Even if that is the case though, all of the subgroups except Asian Americans seem to be reporting higher incidences of harassment compared to two years ago, too. Again, with the small sample size, I’d prefer more observations before establishing a trend. But any trend (or proto-trend) that isn’t down (especially given its prevalence) means that there’s work to be done.
I’m realizing upon my final readthrough that “understatement” is a prominent trope in today’s issue.
Which, to me, doesn’t mean that they should be dismissed out of hand.
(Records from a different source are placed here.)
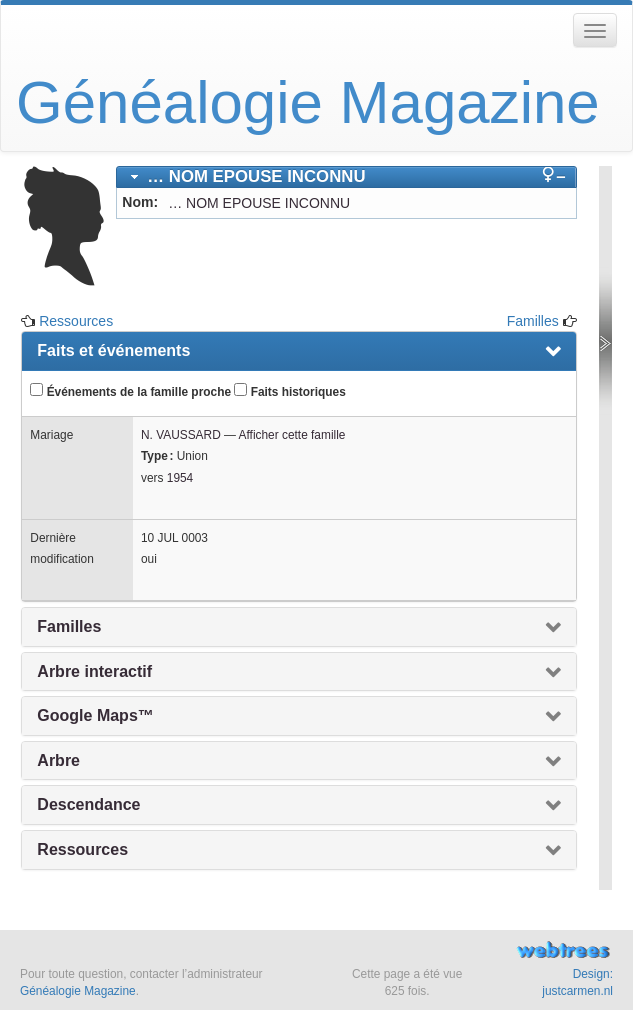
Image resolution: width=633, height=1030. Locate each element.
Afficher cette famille (292, 435)
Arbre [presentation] (58, 760)
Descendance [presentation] (88, 804)
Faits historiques (289, 391)
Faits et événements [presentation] (113, 350)
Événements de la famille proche (130, 391)
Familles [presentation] (69, 626)
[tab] (346, 177)
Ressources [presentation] (82, 849)
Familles (533, 321)
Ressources (76, 321)
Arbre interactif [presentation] (94, 671)
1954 (180, 478)
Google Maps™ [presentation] (95, 715)
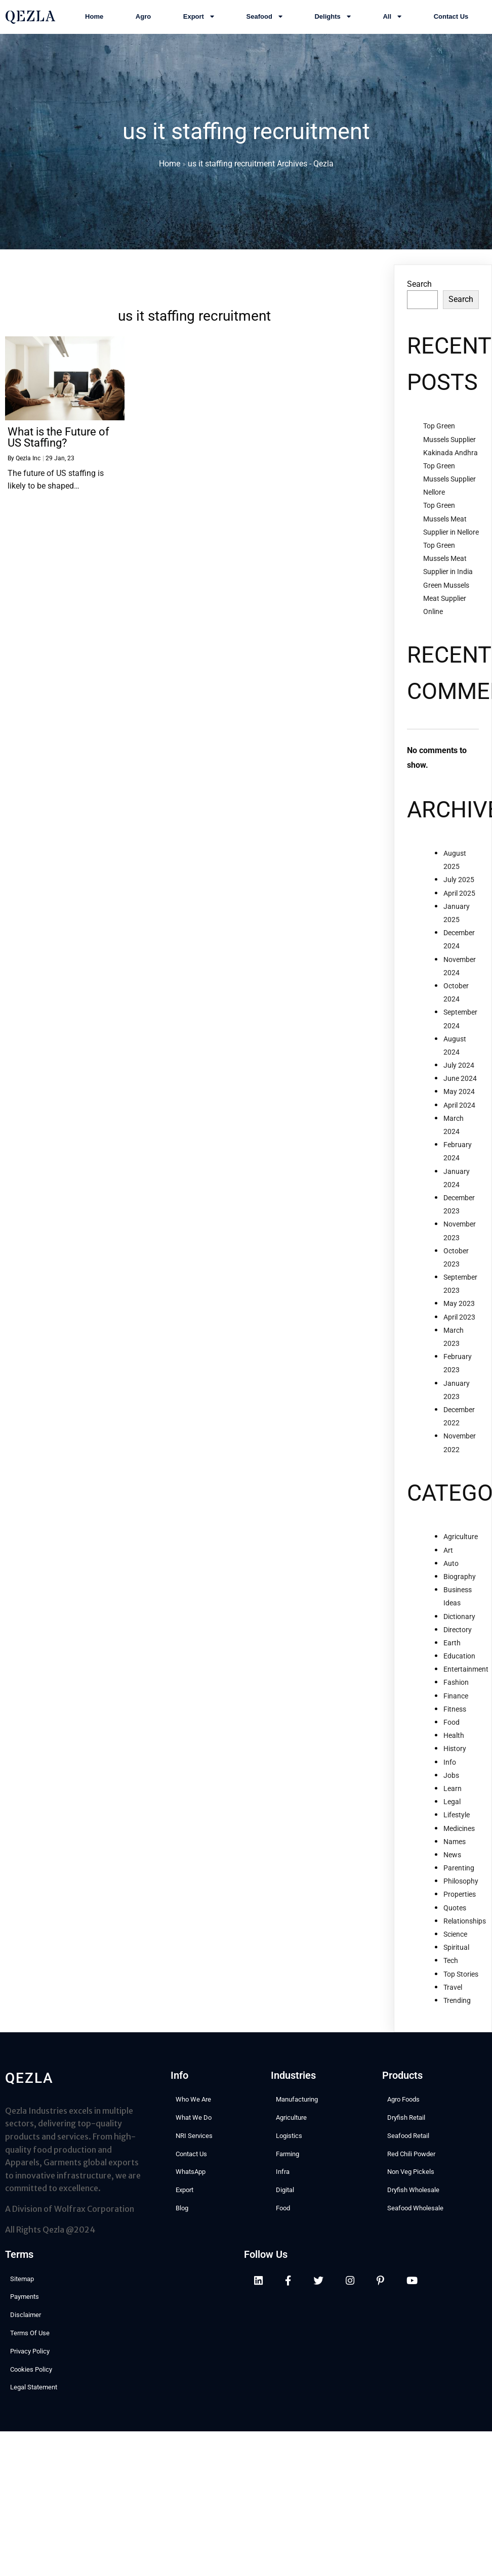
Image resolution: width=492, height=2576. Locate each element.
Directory (457, 1634)
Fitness (454, 1713)
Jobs (451, 1779)
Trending (457, 2004)
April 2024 (459, 1109)
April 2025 (459, 897)
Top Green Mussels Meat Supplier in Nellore (451, 522)
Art (448, 1554)
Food (451, 1726)
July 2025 (458, 884)
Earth (452, 1647)
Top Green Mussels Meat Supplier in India (448, 562)
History (454, 1753)
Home (169, 165)
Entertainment (465, 1673)
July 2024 (458, 1069)
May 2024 (459, 1095)
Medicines (459, 1832)
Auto (451, 1567)
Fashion (456, 1686)
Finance (455, 1700)
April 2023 (459, 1321)
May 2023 (459, 1307)
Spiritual (456, 1951)
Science (455, 1938)
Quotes (454, 1912)
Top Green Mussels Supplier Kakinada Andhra (450, 443)
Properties (459, 1898)
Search (419, 288)
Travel (452, 1991)
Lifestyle (456, 1819)
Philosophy (460, 1885)
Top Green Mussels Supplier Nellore (449, 483)
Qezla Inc (28, 462)
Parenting (458, 1872)
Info (449, 1766)
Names (454, 1846)
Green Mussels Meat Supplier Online (446, 602)
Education (459, 1660)
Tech (450, 1964)
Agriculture (460, 1541)
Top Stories (460, 1978)
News (452, 1859)
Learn (452, 1792)
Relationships (464, 1925)
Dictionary (459, 1620)
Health (453, 1739)
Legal (452, 1806)
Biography (459, 1581)
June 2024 (460, 1082)
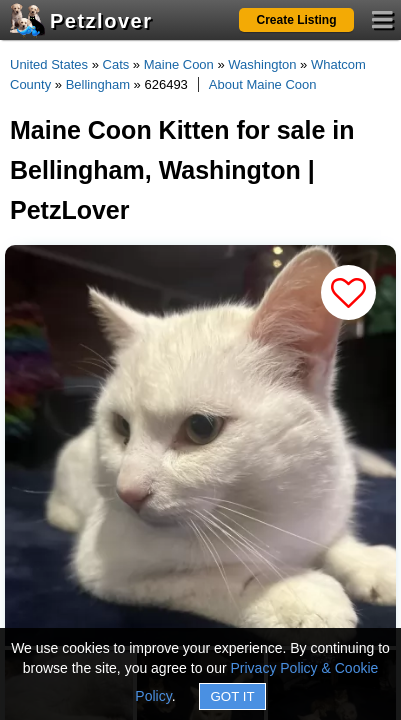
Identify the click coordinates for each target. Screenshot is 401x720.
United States (49, 64)
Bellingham (98, 84)
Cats (116, 64)
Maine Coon (179, 64)
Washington (262, 64)
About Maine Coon (263, 84)
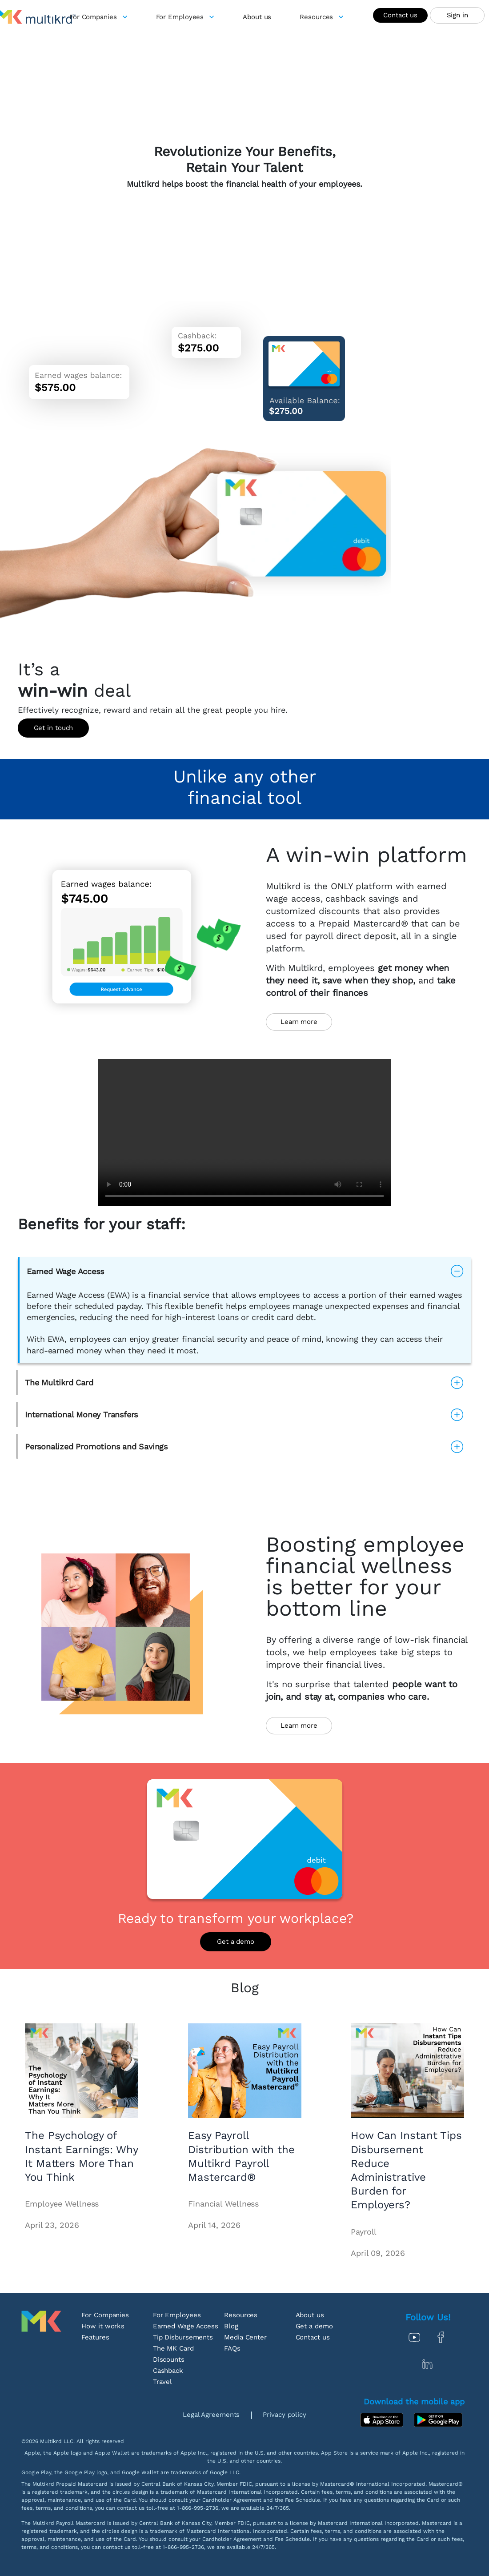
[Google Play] (438, 2419)
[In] (427, 2364)
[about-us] (257, 17)
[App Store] (384, 2419)
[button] (245, 1271)
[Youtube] (414, 2337)
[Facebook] (441, 2337)
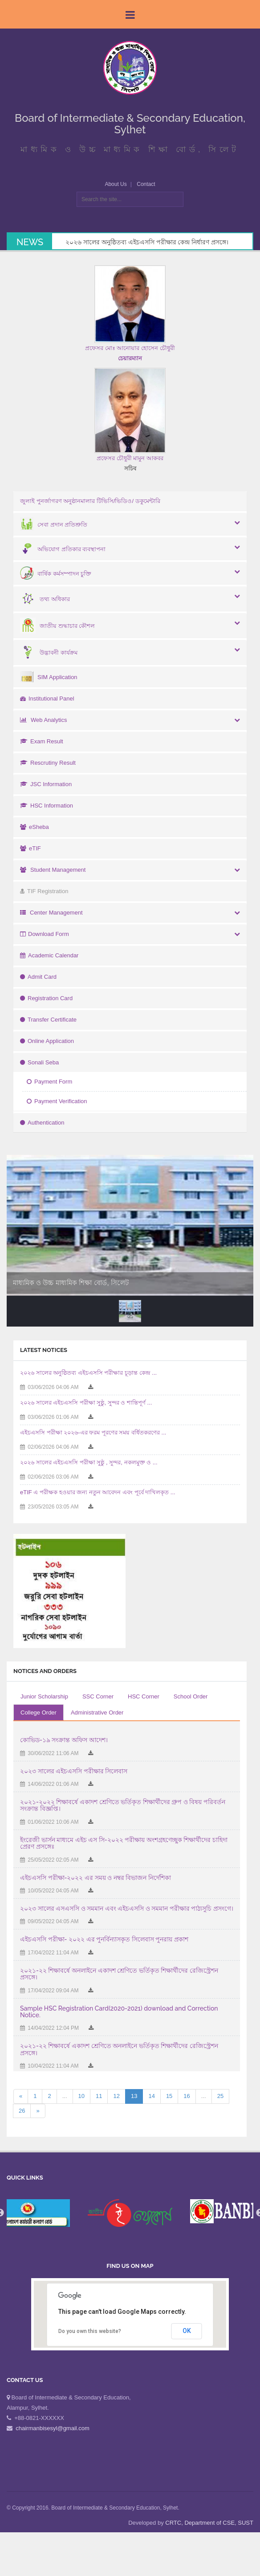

But, like with lab mice, the findings need to not be oversold and be properly contextualized.
Truth you feel in your gut, rather than having to look it up in those stuffy pagey things called books.
Yes, I’m fully aware that’s how we get hoodwinked with fake news—but true things are broadly coherent too!
Though you really should think about whether it’s the right call.
YouGov is an exclusively online shop and their core methodology has been the same for a while now.